When the Saxon king Edwin of Northumbria was contemplating converting to Christianity in the 620s AD, the great Anglo-Saxon historian the Venerable Bede tells thus that he held a conference of his many counsellors and nobles to discuss the issue.  Bede records that one noble summed up the decision to be made as follows…

“Your Majesty, when we compare the present life of man on earth with that time of which we have no knowledge, it seems to me like the swift flight of a single sparrow through the banqueting-hall where you are sitting at dinner on a winter’s day with your thegns and counsellors. In the midst there is a comforting fire to warm the hall; outside the storms of winter rain or snow are raging. This sparrow flies swiftly in through one door of the hall, and out through another. While he is inside, he is safe from the winter storms; but after a moment of comfort, he vanishes from sight into the wintry world from which he came. Even so, man appears on earth for a little while; but of what went before this life or of what follows, we know nothing. Therefore, if this new teaching has brought any more certain knowledge, it seems only right that we should follow it.”

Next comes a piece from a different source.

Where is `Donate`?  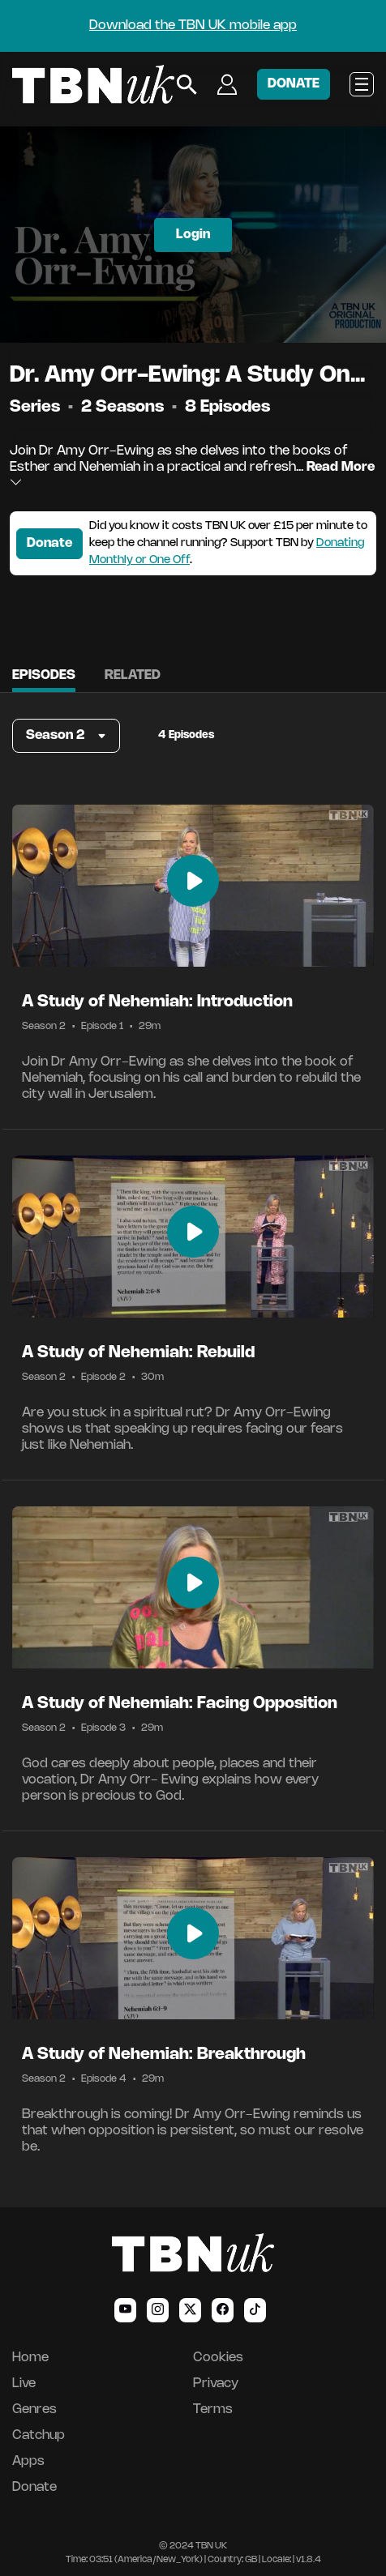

Here we see our ancestors instinctively understood the metaphor of Divine Light for understanding of the human condition and the way out of human hubris and ignorance.

And that is what Christmas is about in the darkest time of the northern hemisphere’s year.  The darkness would rather we don’t look at the light of Christ but remain in ignorance, would rather we don’t venture out to church on a mid winter dark night. It’s why we festoon our beautiful church with Christmas lights and candles, as do so many others, it’s why the faithful ask God to keep us in His light each and every day so that we don’t get lost in the darkness, it’s why we remember His paradoxical nature in choosing to be born as a humble baby, it’s why Christmas is a special time when we celebrate the blessings of our lives and families and friends right now.

May you live in the light and the darkness retreat from you as you journey through the next and every year to come, and may I wish you a very Happy Christmas.